Two chemoprevention randomized studies using tamoxifen showed drug efficacy; however, adverse effects such as hot flushes, endometrial cancer, and above all, thromboembolism, remain a problem. 4 hydroxytamoxifen (4-OHT) is a very active metabolite of tamoxifen. This randomized study was designed to analyze if 4-OHT gel, administered percutaneously on the breast skin, can inhibit the proliferation of malignant breast cells to the same extent as orally administered tamoxifen. Fifty-five postmenopausal women with an invasive estrogen receptor-positive breast cancer were randomly assigned to receive (for 2 to 3 weeks) either 4-OHT gel (0.5, 1, or 2 mg/d) or oral tamoxifen (20 mg/d) or no treatment. Response was evaluated using proliferation markers (Ki-67, proliferating cell nuclear antigen) and apoptosis markers in tissue samples obtained by Tru-cut biopsy before treatment, and at surgery after treatment. Administration of 4-OHT gel resulted in reductions in tumor tissue proliferation indexes (Ki-67 and PCNA), with approximate equivalence between the 1.0 mg/d or 2.0 mg/d 4-OHT dose, and oral tamoxifen, but had no effect on apoptotic markers.
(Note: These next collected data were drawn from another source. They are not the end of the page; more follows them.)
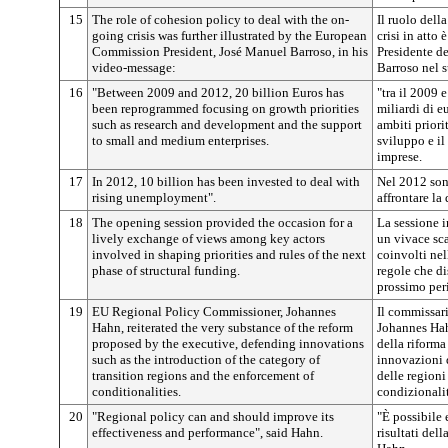
15
The role of cohesion policy to deal with the on-
Il ruolo della
going crisis was further illustrated by the European
crisi in atto 
Commission President, José Manuel Barroso, in his
Presidente d
video-message:
Barroso nel 
16
"Between 2009 and 2012, 20 billion Euros has
"tra il 2009 
been reprogrammed focusing on growth priorities
miliardi di e
such as research and development and the support
ambiti priorit
to small and medium enterprises.
sviluppo e il
imprese.
17
In 2012, 10 billion has been invested to deal with
Nel 2012 sono
rising unemployment".
affrontare la
18
The opening session provided the occasion for a
La sessione i
lively exchange of views among key actors
un vivace sca
involved in shaping priorities and rules of the next
coinvolti nel
phase of structural funding.
regole che di
prossimo per
19
EU Regional Policy Commissioner, Johannes
Il commissari
Hahn, reiterated the very substance of the reform
Johannes Hahn
proposed by the executive, defending innovations
della riforma
such as the introduction of the category of
innovazioni q
transition regions and the enforcement of
delle regioni
conditionalities.
condizionali
20
"Regional policy can and should improve its
"È possibile 
effectiveness and performance", said Hahn.
risultati del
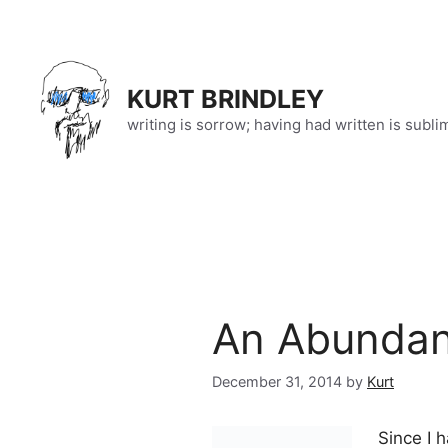
Skip
to
content
KURT BRINDLEY
writing is sorrow; having had written is subli
An Abundan
December 31, 2014
by
Kurt
Since I 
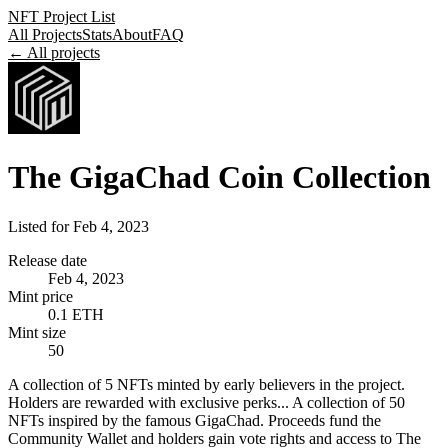
NFT Project List
All Projects
Stats
About
FAQ
← All projects
The GigaChad Coin Collection
Listed for
Feb 4, 2023
Release date
Feb 4, 2023
Mint price
0.1 ETH
Mint size
50
A collection of 5 NFTs minted by early believers in the project.
Holders are rewarded with exclusive perks... A collection of 50
NFTs inspired by the famous GigaChad. Proceeds fund the
Community Wallet and holders gain vote rights and access to The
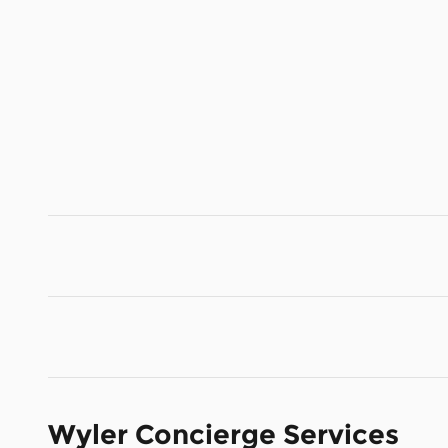
Wyler Concierge Services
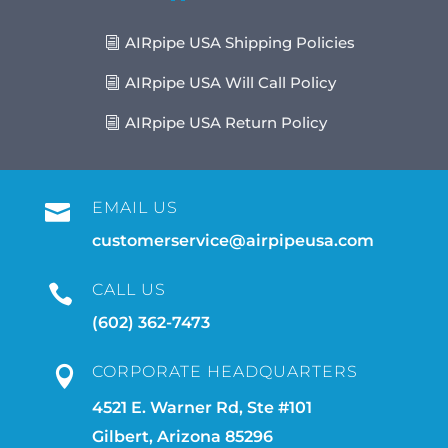
AIRpipe USA Shipping Policies
AIRpipe USA Will Call Policy
AIRpipe USA Return Policy
EMAIL US

customerservice@airpipeusa.com
CALL US

(602) 362-7473
CORPORATE HEADQUARTERS

4521 E. Warner Rd, Ste #101
Gilbert, Arizona 85296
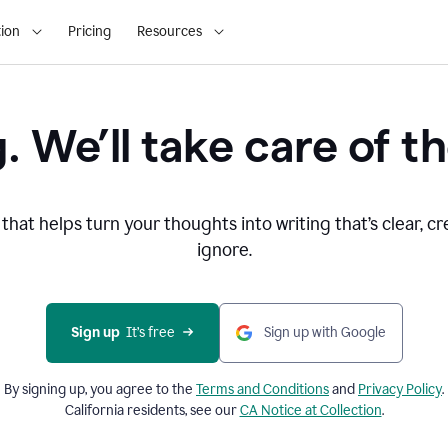
ion
Pricing
Resources
. We’ll take care of th
that helps turn your thoughts into writing that’s clear, cr
ignore.
Sign up
  It’s free
Sign up with Google
By signing up, you agree to the
Terms and
Conditions
and
Privacy Policy
.
California residents, see our
CA Notice at Collection
.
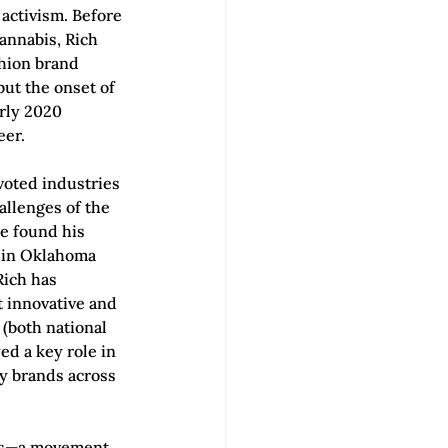
activism. Before 
annabis, Rich 
shion brand 
ut the onset of 
rly 2020 
eer.
voted industries 
llenges of the 
e found his 
 in Oklahoma 
ich has 
 innovative and 
(both national 
d a key role in 
ty brands across 
is—a movement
Plasma levels of 4-OHT were consistently higher in the oral tamoxifen group than in the gel groups. No dose-related pattern was shown for estrogen or progesterone receptor levels, and topical 4-OHT gel appeared to be generally well tolerated. Hot flushes are as common in the two higher gel doses as with tamoxifen. Percutaneous 4-OHT gel has a local impact on tumor proliferation. It could be tested in future prospective trials of chemoprevention or ductal carcinoma in situ adjuvant hormonotherapy.